** Record set follows **

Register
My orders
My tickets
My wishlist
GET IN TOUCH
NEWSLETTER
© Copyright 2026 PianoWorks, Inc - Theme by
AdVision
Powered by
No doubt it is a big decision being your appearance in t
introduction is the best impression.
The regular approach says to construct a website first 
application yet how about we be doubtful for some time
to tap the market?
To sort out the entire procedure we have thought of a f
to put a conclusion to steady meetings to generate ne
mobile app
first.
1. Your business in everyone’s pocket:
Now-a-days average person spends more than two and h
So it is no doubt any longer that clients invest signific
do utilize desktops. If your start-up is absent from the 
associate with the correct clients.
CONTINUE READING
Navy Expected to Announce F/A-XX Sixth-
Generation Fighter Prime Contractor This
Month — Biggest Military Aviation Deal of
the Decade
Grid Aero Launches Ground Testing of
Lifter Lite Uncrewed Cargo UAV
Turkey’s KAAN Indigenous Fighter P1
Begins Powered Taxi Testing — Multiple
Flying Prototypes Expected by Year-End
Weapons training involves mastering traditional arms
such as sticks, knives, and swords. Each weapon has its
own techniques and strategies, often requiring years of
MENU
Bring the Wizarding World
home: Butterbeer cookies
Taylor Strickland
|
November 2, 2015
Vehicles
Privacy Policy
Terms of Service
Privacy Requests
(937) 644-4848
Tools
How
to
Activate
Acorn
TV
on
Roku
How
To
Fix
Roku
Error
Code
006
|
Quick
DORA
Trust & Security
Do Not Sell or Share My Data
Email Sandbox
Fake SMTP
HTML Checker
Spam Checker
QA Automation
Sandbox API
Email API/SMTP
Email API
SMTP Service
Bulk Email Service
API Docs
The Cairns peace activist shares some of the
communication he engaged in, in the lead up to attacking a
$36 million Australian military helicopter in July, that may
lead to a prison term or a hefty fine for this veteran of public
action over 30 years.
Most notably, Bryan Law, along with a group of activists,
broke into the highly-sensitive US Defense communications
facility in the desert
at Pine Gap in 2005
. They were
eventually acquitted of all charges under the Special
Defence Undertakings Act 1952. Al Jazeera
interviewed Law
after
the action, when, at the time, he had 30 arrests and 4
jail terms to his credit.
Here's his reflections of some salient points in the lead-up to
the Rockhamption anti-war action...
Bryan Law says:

** End of Record set **

* **Brief**: Could you state how many lines in the listing include the string "time"? Only the number is wanted.

* **Output of the task**: 2